FREEVAL-PA: FREEVAL-PA is a tool developed by Pennsylvania DOT that facilitates all forms of freeway research, helping PennDOT workers and contractors to easily gain meaningful information on what traffic effects they will see on every limited-access highway facility in the state from various forms of construction and maintenance programs. The software tool, along with traffic volume and speed data, weather data, elevation data, and a computing engine operated by the HCM, is programmed with the roadway characteristics of each highway section in Pennsylvania to understand the effect of decision-making on capacity. The concept of this tool is from the FREEVAL which has been programmed in North Carolina in the early 1990s (FREEVAL-PA, 2020). VISSIM: VISSIM as one of the most popular microsimulation tools could be used for freeway analysis especially conducting research for work zone study. VISSIM requires calibration and validation processes before providing meaningful simulation results. With a systematic procedure for calibration of a VISSIM model, capacity, speed, and queue length can be obtained for work zone analysis. One study regarding the calibration of
VISSIM for freeway work zones has concluded that if field speed data is input for desired speed distribution, VISSIM does not reproduce the data for single-lane freeway work zones (Kan et al., 2014).

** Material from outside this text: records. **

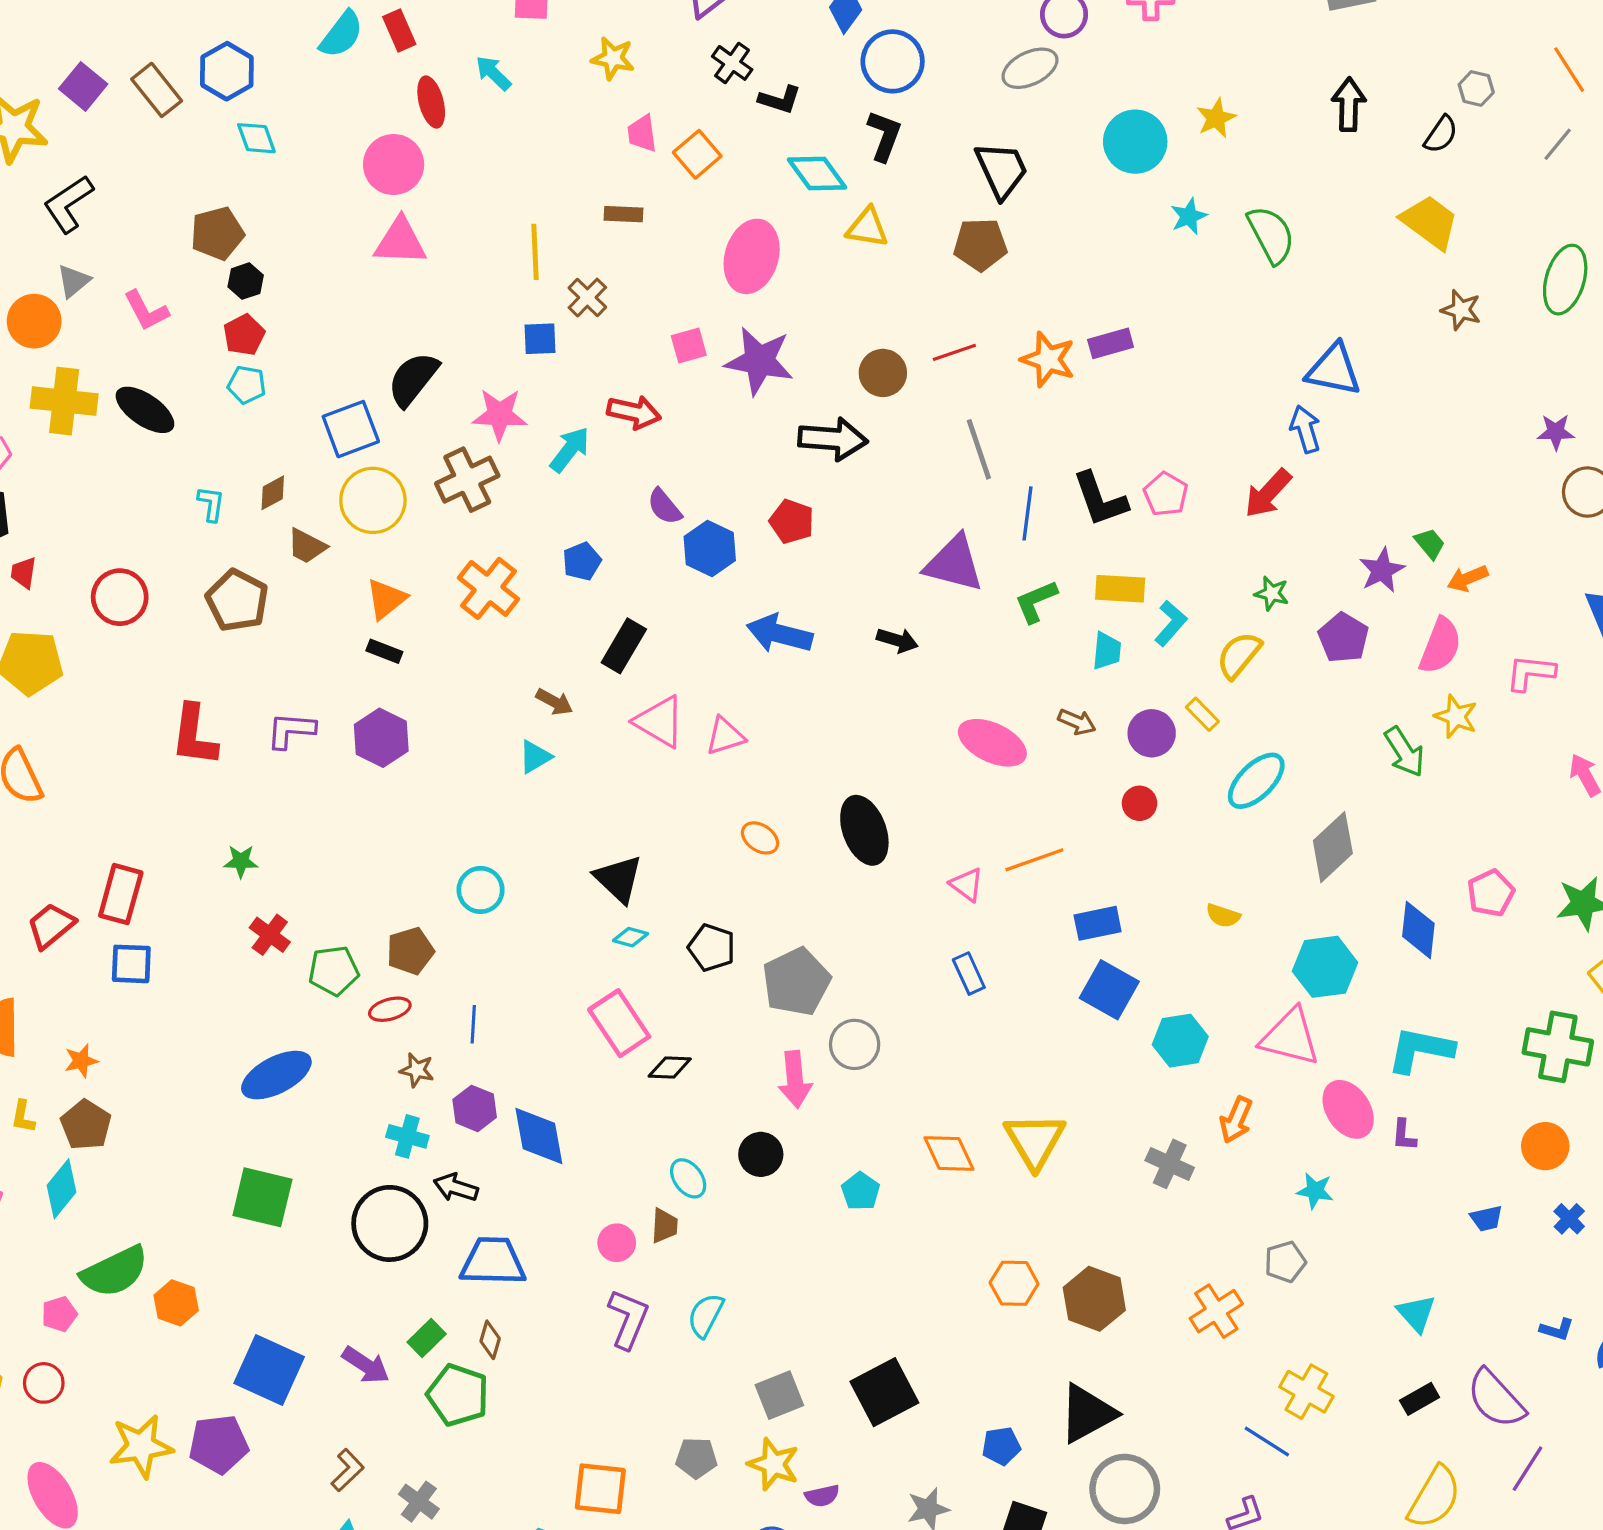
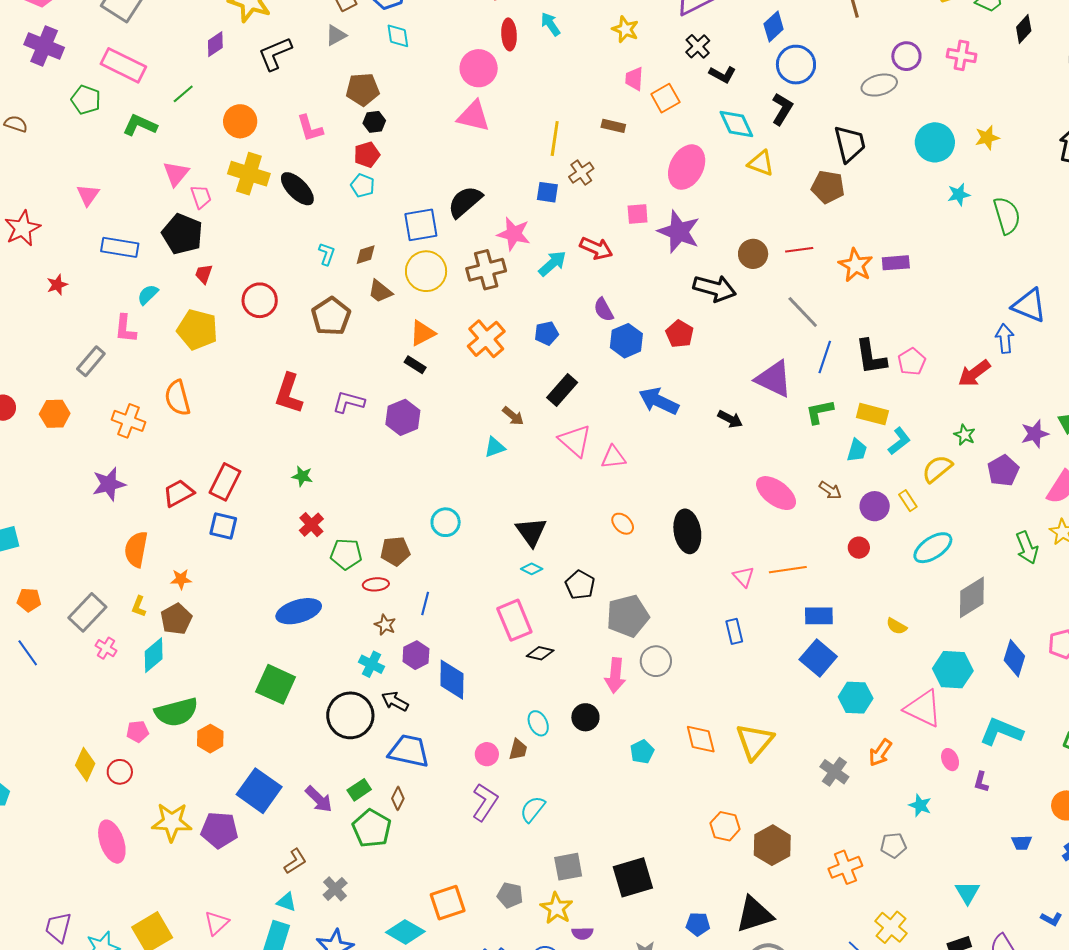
gray triangle: (74, 281) -> (336, 35), moved
gray line: (979, 449) -> (803, 312), turned -36
pink ellipse: (1348, 1109) -> (950, 760), size x0.6
orange square: (600, 1489) -> (448, 903), turned -36

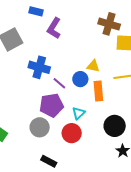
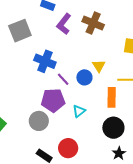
brown cross: (109, 24) -> (93, 23), moved
yellow triangle: (93, 66) -> (99, 66), turned 40
orange rectangle: (98, 91) -> (112, 97), moved
red circle: (72, 133) -> (68, 148), moved

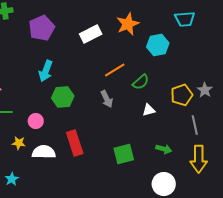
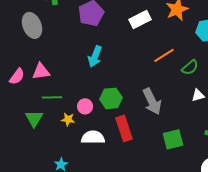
green hexagon: (63, 97) -> (111, 98), moved
gray arrow: (107, 99) -> (152, 101), moved, size x1.5
yellow star: (19, 143) -> (68, 119), moved

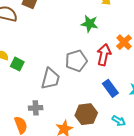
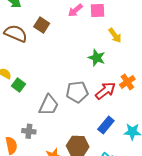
red arrow: (104, 55) -> (105, 91), turned 30
blue rectangle: (110, 88) -> (106, 125), turned 66

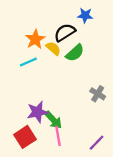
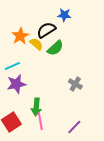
cyan line: (28, 62) -> (12, 66), moved
purple star: (37, 112) -> (16, 84), moved
green arrow: (53, 120) -> (36, 107), turned 48

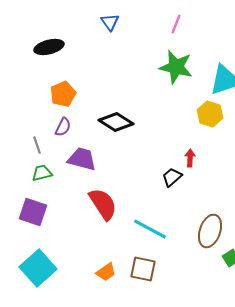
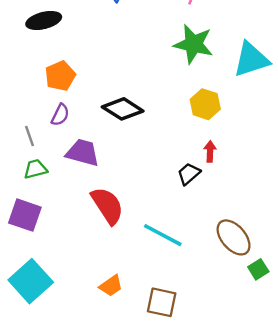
yellow hexagon: (210, 114) -> (205, 104), moved
brown ellipse: (210, 231) -> (234, 237), turned -60
brown square: (143, 269) -> (162, 302), moved

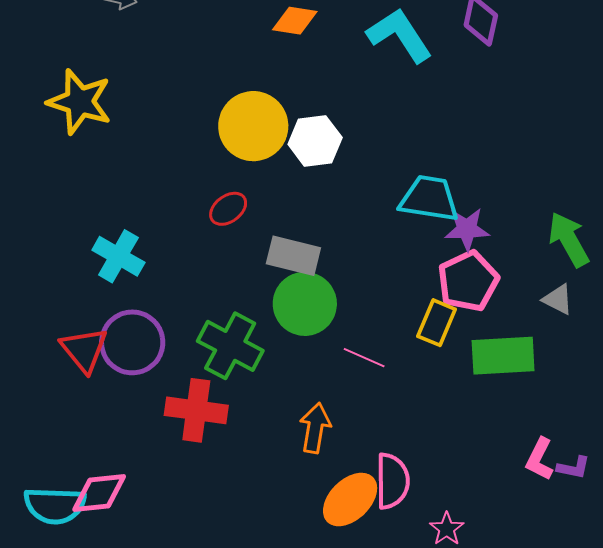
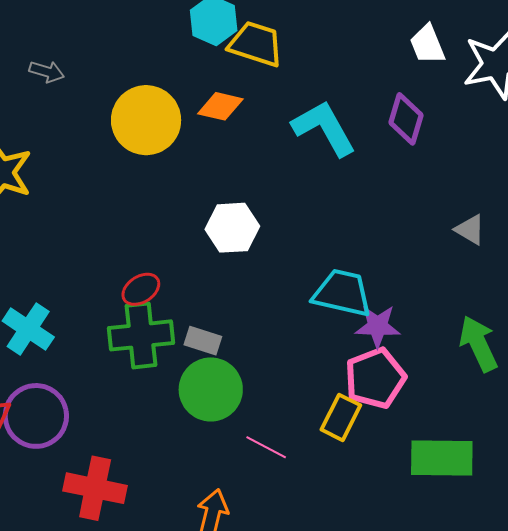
yellow circle: (253, 126) -> (146, 120), moved
gray rectangle: (293, 256) -> (203, 341), size x0.7
gray triangle: (558, 299) -> (470, 230), moved
green cross: (230, 346) -> (141, 335), moved, turned -38
green rectangle: (503, 356) -> (442, 458), moved

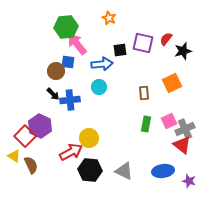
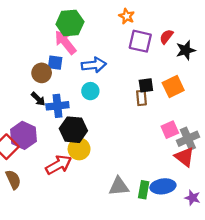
orange star: (109, 18) -> (127, 16), moved
green hexagon: (66, 27) -> (70, 23), moved
black square: (120, 50) -> (146, 85), moved
green rectangle: (146, 124) -> (144, 190), moved
black hexagon: (90, 170) -> (73, 130), moved
gray triangle: (124, 171) -> (119, 186), turned -30

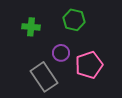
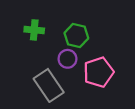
green hexagon: (74, 20) -> (76, 36), moved

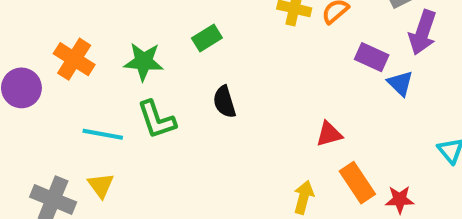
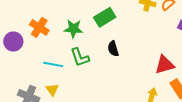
green rectangle: (207, 38) -> (105, 17), size x1.5
red triangle: (329, 134) -> (165, 65), size x1.5

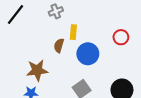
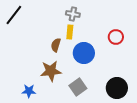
gray cross: (56, 11) -> (73, 14), moved, turned 32
brown star: (37, 70) -> (51, 71), moved

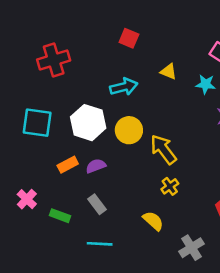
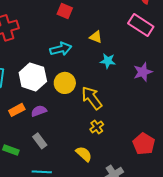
cyan star: (206, 84) -> (108, 61), moved

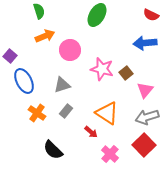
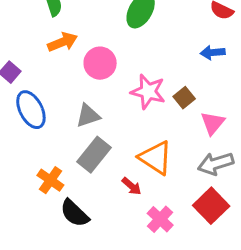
blue arrow: (145, 43) -> (213, 53), size x0.7
gray rectangle: (66, 111) -> (94, 155), size x1.6
orange cross: (37, 113) -> (50, 180), moved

7.2 Effect of Work Zones on Arterial Networks
Construction zones can be broken into those in an urban, arterial setting or freeways. These are very different situations and require separate consideration. Since a greater impact of early opening will be experienced by urban roads, this category will be considered and reported in this report. An alternate analysis of freeways can be referenced in Task 4 of this project.
7.2.1 Methodology
To analyze the work-zone impact on the user delay costs of an urban arterial network, a subarea of the Pittsburgh Downtown was used (Figure 32). The network was modeled in VISSIM microsimulation environment. The model consists of 28 signalized intersections and about 550 Origin-Destination (OD) routes. The model was developed for the City of Pittsburgh, for the PM peak hour, and was given to University of Pittsburgh researchers. Considering that the VISSIM model was developed only for the busiest hour of a day, it was necessary to develop a methodology for adjusting the resulting work-zone outputs for the remaining hours of the day.